The latter is something of a long shot given the gulf that currently exists to the likes of Ferrari and Red Bull, and so it's most likely the former is the key motivator.
We can therefore discern that the intent is that, whatever it spends on the drivers at the end of next year, after forking out a settlement plus any costs associated with the acquisition of a new driver, must be less than it was otherwise going to.
In Piastri's case, there could be significant additional costs.
There is a strong probability that Alpine will look to recover what it's spent in running a series of Formula 1 tests for last year's Formula 2 champion.
Otmar Szafnauer, Team Principal for the Enstone squad, has mooted potential legal action in the high court if Piastri does not drive for his team next season.
Figures ranging from USD 15 million to USD 25 million have been quoted to Speedcafe.com with regards to the figure Alpine will pursue.
That sum would presumably be sought from whichever team he ends up joining since it's unlikely the Melburnian himself would be able to stump up that sort of money.
Should Ricciardo remain firm on his termination value, and Alpine get top dollar, that could put McLaren on the hook for as much as USD 46 million, and that's without considering any salary aspect it might have agreed with Piastri.
One can understand the intent for Brown to reduce the business' cost base, given it's in something of a rebuilding phase, with significant investment taking place off track (a new wind tunnel and simulator), not to mention that McLaren Group has faced some financial challenges in the recent past.
It came perilously close to running out of cash in July 2020 before the injection of a GBP 150 million loan courtesy of the National Bank of Bahrain, which has links to Mumtalakat, the sovereign wealth fund of Bahrain and also McLaren's largest shareholder.

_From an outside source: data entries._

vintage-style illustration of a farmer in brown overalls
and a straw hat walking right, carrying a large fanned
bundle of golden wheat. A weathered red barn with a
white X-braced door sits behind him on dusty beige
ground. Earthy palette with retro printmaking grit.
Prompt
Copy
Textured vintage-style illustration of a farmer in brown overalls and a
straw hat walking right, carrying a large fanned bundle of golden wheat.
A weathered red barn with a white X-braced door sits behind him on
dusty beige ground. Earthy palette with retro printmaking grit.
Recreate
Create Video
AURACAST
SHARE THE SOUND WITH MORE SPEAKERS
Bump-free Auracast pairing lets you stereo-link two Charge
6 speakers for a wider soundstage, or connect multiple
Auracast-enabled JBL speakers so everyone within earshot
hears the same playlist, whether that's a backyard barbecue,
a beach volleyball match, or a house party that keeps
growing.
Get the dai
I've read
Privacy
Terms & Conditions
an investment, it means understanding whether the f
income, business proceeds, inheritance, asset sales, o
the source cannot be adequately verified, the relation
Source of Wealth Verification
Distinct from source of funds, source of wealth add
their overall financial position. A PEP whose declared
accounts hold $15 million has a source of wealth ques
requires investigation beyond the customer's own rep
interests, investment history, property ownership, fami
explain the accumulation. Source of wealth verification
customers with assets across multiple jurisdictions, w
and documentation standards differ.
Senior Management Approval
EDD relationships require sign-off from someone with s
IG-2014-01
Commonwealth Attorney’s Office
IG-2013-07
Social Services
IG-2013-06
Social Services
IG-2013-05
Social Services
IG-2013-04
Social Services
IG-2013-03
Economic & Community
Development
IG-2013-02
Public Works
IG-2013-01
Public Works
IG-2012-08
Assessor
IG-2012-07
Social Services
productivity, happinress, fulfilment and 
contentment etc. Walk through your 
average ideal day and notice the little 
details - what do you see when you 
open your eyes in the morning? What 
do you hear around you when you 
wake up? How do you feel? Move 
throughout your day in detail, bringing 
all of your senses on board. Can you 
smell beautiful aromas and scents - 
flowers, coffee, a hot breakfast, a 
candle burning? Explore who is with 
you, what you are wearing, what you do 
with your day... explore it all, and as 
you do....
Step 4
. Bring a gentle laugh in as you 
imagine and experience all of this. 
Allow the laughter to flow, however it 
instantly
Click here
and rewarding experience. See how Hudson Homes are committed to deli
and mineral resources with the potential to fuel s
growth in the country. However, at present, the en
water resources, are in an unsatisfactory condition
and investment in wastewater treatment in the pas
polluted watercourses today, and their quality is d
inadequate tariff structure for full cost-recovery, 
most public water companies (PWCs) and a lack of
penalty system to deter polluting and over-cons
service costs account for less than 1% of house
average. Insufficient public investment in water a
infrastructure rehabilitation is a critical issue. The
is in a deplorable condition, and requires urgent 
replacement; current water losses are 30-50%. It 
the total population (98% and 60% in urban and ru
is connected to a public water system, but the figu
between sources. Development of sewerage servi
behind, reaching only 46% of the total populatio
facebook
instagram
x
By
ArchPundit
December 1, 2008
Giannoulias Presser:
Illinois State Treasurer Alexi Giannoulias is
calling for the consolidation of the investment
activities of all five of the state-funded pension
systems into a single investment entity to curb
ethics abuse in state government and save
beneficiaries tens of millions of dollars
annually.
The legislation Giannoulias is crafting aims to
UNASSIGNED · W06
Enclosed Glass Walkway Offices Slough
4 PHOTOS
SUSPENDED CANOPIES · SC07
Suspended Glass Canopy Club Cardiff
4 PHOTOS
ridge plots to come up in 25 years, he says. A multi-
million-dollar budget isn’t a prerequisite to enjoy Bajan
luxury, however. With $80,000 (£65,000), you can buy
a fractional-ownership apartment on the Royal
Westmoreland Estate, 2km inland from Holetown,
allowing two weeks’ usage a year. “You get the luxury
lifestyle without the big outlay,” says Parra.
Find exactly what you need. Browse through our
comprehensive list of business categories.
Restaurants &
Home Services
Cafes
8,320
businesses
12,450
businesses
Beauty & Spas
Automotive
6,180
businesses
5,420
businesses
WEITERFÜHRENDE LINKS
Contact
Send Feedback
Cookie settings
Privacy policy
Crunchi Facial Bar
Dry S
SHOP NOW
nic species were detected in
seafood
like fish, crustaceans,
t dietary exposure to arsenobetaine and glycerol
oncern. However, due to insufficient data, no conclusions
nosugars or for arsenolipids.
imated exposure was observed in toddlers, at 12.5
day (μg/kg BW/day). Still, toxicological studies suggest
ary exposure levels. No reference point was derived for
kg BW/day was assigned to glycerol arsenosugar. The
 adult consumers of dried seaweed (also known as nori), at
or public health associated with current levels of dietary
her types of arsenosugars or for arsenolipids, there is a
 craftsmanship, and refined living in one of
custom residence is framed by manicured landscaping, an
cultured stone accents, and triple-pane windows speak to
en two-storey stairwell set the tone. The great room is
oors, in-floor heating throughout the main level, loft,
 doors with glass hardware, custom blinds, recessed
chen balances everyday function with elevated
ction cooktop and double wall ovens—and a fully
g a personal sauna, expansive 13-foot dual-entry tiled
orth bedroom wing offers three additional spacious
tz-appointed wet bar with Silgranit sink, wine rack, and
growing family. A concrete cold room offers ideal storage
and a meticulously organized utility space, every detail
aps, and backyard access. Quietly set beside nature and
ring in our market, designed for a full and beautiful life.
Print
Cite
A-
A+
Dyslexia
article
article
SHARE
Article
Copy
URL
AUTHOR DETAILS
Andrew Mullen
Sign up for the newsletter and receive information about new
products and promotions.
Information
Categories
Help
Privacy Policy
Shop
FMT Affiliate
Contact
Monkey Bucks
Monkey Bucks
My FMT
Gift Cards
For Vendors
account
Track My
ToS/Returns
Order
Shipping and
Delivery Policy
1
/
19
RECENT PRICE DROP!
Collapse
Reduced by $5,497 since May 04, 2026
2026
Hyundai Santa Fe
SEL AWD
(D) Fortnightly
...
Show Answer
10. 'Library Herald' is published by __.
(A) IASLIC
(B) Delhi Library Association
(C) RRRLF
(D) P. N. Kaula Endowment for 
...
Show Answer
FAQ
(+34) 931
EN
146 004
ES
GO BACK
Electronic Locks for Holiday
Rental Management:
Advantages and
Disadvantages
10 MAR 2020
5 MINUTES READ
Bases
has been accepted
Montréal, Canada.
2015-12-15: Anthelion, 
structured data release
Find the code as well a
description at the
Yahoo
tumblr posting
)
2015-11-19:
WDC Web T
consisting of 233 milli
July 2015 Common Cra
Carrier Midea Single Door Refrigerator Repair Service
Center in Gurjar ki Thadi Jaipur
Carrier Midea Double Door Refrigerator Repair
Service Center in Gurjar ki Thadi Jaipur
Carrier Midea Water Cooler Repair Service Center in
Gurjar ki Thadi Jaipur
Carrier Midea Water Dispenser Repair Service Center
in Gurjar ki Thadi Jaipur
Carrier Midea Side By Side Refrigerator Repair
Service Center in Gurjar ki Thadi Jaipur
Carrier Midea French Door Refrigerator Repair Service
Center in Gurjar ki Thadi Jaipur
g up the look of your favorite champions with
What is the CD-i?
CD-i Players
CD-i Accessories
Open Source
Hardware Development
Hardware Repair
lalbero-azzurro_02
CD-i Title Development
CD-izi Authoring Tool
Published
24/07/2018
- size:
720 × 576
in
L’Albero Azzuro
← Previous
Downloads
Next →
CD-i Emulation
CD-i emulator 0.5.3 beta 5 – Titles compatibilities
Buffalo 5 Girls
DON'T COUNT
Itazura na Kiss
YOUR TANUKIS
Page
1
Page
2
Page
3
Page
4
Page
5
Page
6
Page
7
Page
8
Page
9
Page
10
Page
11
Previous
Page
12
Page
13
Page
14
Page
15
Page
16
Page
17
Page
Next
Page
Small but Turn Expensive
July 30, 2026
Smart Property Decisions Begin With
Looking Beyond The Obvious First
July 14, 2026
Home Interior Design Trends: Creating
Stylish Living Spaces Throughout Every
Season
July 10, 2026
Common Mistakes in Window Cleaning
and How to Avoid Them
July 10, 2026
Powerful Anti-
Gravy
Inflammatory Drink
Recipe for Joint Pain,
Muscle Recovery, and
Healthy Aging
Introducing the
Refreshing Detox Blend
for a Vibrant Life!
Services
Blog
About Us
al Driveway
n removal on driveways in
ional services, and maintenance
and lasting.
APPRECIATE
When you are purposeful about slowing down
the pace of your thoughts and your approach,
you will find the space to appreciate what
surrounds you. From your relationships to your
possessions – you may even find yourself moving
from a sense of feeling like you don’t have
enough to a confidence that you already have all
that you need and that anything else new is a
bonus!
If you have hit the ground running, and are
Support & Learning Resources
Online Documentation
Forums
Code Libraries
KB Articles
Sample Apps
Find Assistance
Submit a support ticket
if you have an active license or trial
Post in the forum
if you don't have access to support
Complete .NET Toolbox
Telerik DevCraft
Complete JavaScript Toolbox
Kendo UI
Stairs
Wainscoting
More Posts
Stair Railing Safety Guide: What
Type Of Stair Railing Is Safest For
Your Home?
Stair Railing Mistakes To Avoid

That came after the British Government rejected a request for a loan in May 2020, which prompted the company to consider mortgaging its historic car collection which was, at the time, estimated to be worth in the region of GBP 200 million.
In December 2020, a 15 percent stake in McLaren Racing was sold to a consortium led by MSP Sports Capital for GBP 185 million, that slice potentially rising to a maximum of 33 percent by the end of this year.
It's a deal that, at the time, put a valuation on the racing operation of GBP 560 million.
Since then, the McLaren Campus, which houses the company's Formula 1 operation within the McLaren Technology Centre, has been sold for GBP 170 million as part of a lease-back agreement with Global Net Lease in April 2021.
Finances have seemingly now stabilised, but McLaren has divested both assets and equity in the process, while the Group is on a seemingly perennial round of capital raising to support the Automotive side of the company.
A potential bill in the region of USD 50 million to hire a new driver will therefore be noticed.
Even in the best-case scenario, and Ricciardo's settlement is reduced and there is nothing payable for Piastri beyond a salary, it's difficult to imagine a scenario where that total figure is less than it would have paid out in 2023 without the current kerfuffle.
That would appear to defy the financial motivation for the move, leaving only a disruptive and expensive way to procure a new driver without any guarantee of returns.
It's a seemingly high-risk strategy, even in F1 terms.